Ill, Prepared: Avoiding Something like the Plague, Part II

Should a physician get his hands dirty?

By: Dayan Yitzhak Grossman

In last week’s article we discussed the Torah perspective on
avoiding illness during an epidemic. We established that, despite some
dissenting views, the halachicconsensus accepts the fact that disease
contagion poses a significant threat to those coming into contact with the
infected. The provision of medical care to such individuals can therefore place
the provider in danger.

Some poskim maintain that one is generally obligated to risk his own life in order to save another from certain danger;[1] others hold that doing so is permissible but not mandatory;[2] still others maintain that it is improper to do so.[3] This dispute notwithstanding, the consensus of contemporary poskim is that medical professionals may and should treat patients with contagious illnesses.

Even R’ Chaim Palagi,[4]
who argues that a layman who wishes to avoid contact with the plague is being reasonable
and prudent, apparently does not object to a physician treating victims of the
plague. The question before him was a dispute between a doctor who was treating
plague victims and wished to attend davening in shul and the other members of
the shul, who wished to bar him entry or at least require a partition between
him and them. While Rav Palagi sides with the worried congregants, he
apparently has no problem with the doctor’s conduct in treating the patients in
the first place.[5]

Contemporary poskim give various arguments for the
treatment of contagious patients:

  • As we saw last week, some early poskim are skeptical of the entire doctrine of contagion, and the medical community itself has changed its mind about the contagiousness of certain diseases.[6]
  • The great merit of treating the sick will protect those thus engaged.[7]
  • The Torah’s commandment to heal the sick includes both contagious as well as noncontagious diseases.[8]
  • Because treatment of the sick by medical professionals is normal and customary, and its absence would engender terrible chaos, it is not considered improper self-endangerment.[9] (A remarkable precedent advanced by R’ Eliezer Yehuda Waldenberg for the idea that dangerous conduct is permitted insofar as it is normal and customary is a ruling by R’ Meir Eisenstadter (Maharam Ash) permitting voluntary military service even in wartime.[10])
  • It is permitted to assume some risk in the course of earning one’s livelihood.[11] (Precedents for this include the Noda Bihudah’s tolerance of professional—as distinct from recreational—hunting,[12] and R’ Menachem Mendel Krochmal’s justification to hiring employees to perform dangerous tasks.[13])
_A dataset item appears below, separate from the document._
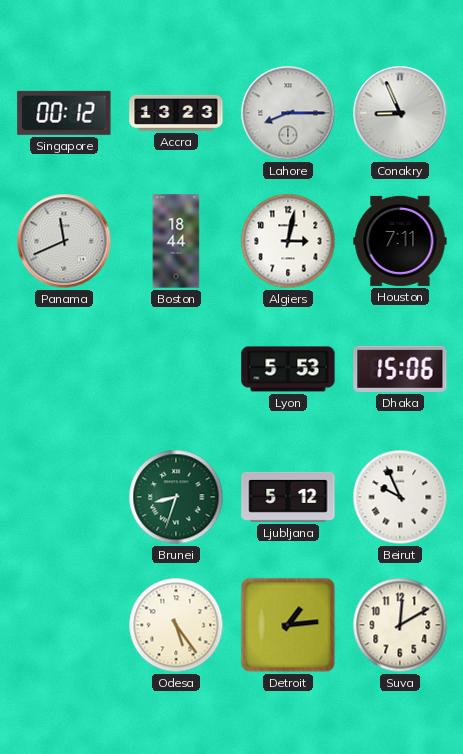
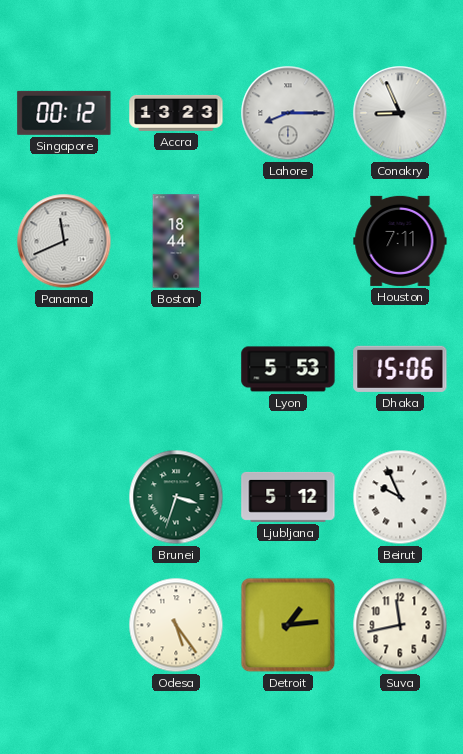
Algiers: 3:02 -> none
Brunei: 8:33 -> 3:33
Suva: 12:10 -> 11:43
Just what the doctor ordered

These arguments merely support the position that medical
personnel may provide treatment even at risk to themselves, and Rav
Waldenberg indeed concludes that it is permitted and a great mitzvah but not
necessarily mandatory. R’ Yehoshua Neuwirth and R’ Avraham-Sofer Abraham,
however, go further and argue that because medical professionals understand the
risks involved when they accept their positions, they thereby commit themselves
to do their duty even when it entails some low level of risk, and are thus obligated
to do so.[14]
In a situation of great risk, however, they are not required to endanger
themselves, although they may do so if they wish.

R’ Shmuel Wosner also rules that it is forbidden for
physicians who are able to help the sick to shirk their duty,[15]
although he provides no analytical basis for this position beyond the precedent
of a letter of R’ Akiva Eiger discussing arrangements for attendants at quarantines
for Jewish cholera sufferers.[16]

All agree that when treating contagious patients, all
possible means of self-protection should be utilized.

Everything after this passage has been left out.